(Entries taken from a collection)
--------

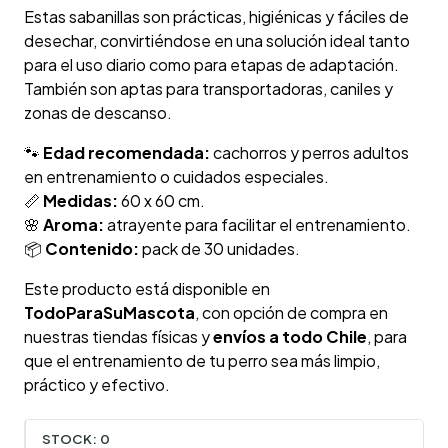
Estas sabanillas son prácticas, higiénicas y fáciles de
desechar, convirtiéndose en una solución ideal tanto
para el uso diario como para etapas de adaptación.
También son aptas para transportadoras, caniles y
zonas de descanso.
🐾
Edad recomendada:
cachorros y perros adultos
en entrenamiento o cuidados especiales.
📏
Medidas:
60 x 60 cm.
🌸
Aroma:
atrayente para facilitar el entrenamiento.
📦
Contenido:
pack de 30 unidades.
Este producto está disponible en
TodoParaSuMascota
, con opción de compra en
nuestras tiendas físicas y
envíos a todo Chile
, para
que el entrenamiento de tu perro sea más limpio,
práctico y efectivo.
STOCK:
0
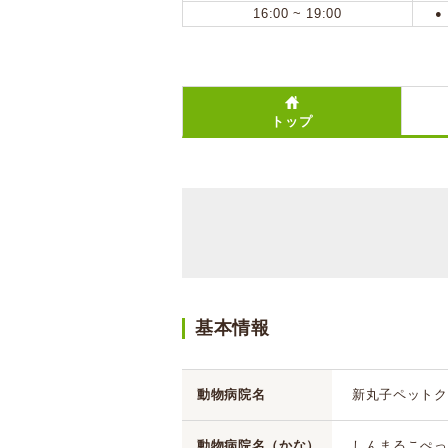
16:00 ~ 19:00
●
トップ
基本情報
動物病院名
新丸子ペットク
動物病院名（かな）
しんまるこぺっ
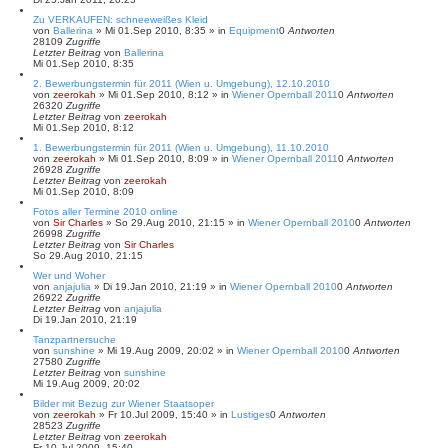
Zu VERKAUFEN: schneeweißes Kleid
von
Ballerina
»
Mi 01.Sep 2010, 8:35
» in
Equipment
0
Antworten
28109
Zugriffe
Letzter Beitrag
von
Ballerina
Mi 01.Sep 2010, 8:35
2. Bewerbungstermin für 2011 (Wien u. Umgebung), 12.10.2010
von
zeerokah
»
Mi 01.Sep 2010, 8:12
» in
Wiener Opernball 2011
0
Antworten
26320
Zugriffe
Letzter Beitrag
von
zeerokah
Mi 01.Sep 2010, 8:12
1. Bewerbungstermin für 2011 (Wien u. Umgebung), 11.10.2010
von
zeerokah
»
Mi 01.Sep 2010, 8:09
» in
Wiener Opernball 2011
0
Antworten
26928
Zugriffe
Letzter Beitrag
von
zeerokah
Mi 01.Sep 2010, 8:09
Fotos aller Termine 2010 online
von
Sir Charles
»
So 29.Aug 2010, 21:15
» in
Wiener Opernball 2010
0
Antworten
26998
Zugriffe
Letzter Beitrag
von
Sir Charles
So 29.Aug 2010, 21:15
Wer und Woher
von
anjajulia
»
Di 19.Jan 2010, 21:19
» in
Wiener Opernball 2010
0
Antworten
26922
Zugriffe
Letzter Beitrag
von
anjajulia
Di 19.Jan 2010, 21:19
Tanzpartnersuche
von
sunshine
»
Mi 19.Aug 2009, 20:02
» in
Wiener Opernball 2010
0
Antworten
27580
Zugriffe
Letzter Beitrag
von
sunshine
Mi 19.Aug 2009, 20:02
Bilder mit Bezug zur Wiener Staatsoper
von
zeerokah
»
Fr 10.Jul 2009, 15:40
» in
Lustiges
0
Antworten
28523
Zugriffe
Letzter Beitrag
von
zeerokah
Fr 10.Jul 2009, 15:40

--------

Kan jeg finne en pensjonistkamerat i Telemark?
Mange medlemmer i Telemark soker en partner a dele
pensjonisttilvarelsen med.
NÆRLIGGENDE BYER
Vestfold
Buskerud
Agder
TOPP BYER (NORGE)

--------

== What is expected ==
Out of the records above, pick each line that contains the string "Telemark".

== Problem solution ==
Kan jeg finne en pensjonistkamerat i Telemark?
Mange medlemmer i Telemark soker en partner a dele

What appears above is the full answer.